Data Privacy & Security

How is the confidentiality of data ensured at CoLoop?

At CoLoop data privacy and security is immenseley important to us and We are currently deployed with clients in sensitive areas such as government and healthcare. Some of the measures we take to guarantee this include the following:

  • All data is encrypted securely at rest and in transit using AES-256 and TLS or equivalent
  • Systems are built and configured with secure industry standards such as NIST these include regular audits
  • Data is stored and processed on machines housed in secure tier 3 and 4 data centres hosted by GCP and AWS
  • Data is siloed from other company data in a logical order and arrangement
  • There are legally binding agreements in place (Privacy Policy, Data Processing Addenda and NDAs) to protect client information
  • Unecessary PII elements of data are removed before processing by different components to ensure data minimisation

Data Localization*

Data localization with any saas tool has become an important topic in recent times. Different jurisdictions have different rules for what can be done with data derived from citizens living under their laws e.g. CCPA in the US; GDPR in the EEA and UK GDPR in the UK. Most regulation kicks in when data transfers start to take place.

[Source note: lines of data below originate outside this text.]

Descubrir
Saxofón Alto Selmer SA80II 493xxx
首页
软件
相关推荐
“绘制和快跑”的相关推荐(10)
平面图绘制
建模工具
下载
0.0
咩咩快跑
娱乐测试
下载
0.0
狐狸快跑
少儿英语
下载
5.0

  • Data transfers are the export of data from one jurisdiction to another
  • The concern around this point for regulators is not so much where the data actually resides but rather what laws it is subject to
  • In this section I will discuss specifically how this affects a UK / EEA research agency subject to GDPR

Is it GDPR compliant if the data is hosted in the US?

  • If the service you are interacting with is owned / operated by a UK / EEA based software company, even if they host your data on servers physically outside this region no cross-border transfer has occurred
  • Provided they take reasonable steps to minimise the data that is processed, collected and stored and do so in a secure fashion this can still be GDPR compliant.
  • By being registered in the UK / EEA they are still subject to and within the reach of UK / EEA GDPR

What if the software company are using US based 3rd parties like OpenAI?

  • If the service you are interacting with use 3rd parties that are US owned / operated then they should establish a data processing agreement that contains standard contractual clauses (SCCs) with those 3rd parties.
  • The US based 3rd party should also be registered via the US Data Privacy Framework to establish a route for recourse if they do not fulfill their obligation
  • You should ask for a list of US based 3rd parties and establish whether all have entered into data processing agreements that contains SCCs and whether they are properly registered to handle data subject to UK / EEA GDPR.
  • Please note there are other more complex mechanisms to ensure compliance such as Binding Corporate Rules however these are outside the scope of this article.

How do we address this at CoLoop?

  • Data is processed by CoLoop outside of the EEA / UK in GDPR compliant manner
  • Data minimisation features are enabled within CoLoop to enable users to store high classification Personal Data in the region of origin
  • All data is encrypted at rest and in transit using AES-256 and TLS respectively
  • All third parties used by CoLoop have entered into binding DPAs with SCCs, you can find a list of these here
  • Refer to the section on privacy and security to understand more about the security features we implement to ensure your data remains secure.

*in order to answer this question we consulted a UK based law firm, this section is based on their responses to our questions.

Data Retention

Providers of AI tools may wish to retain data for training; evaluation and in some cases prevention of abuse. Information on this can usually be found in the privacy policy published by the providers of the AI tool. You should make sure you are clear on the retention policy and how to go about removing your data. It is worth noting that good engineering practices will also involve storing back ups which may also need to be removed.

What do we do at CoLoop?

At CoLoop data is only processed or retained on your instruction. Personal Information and Client Data is deleted within at most 7 days of a request to CoLoop either written or submitted via the platform.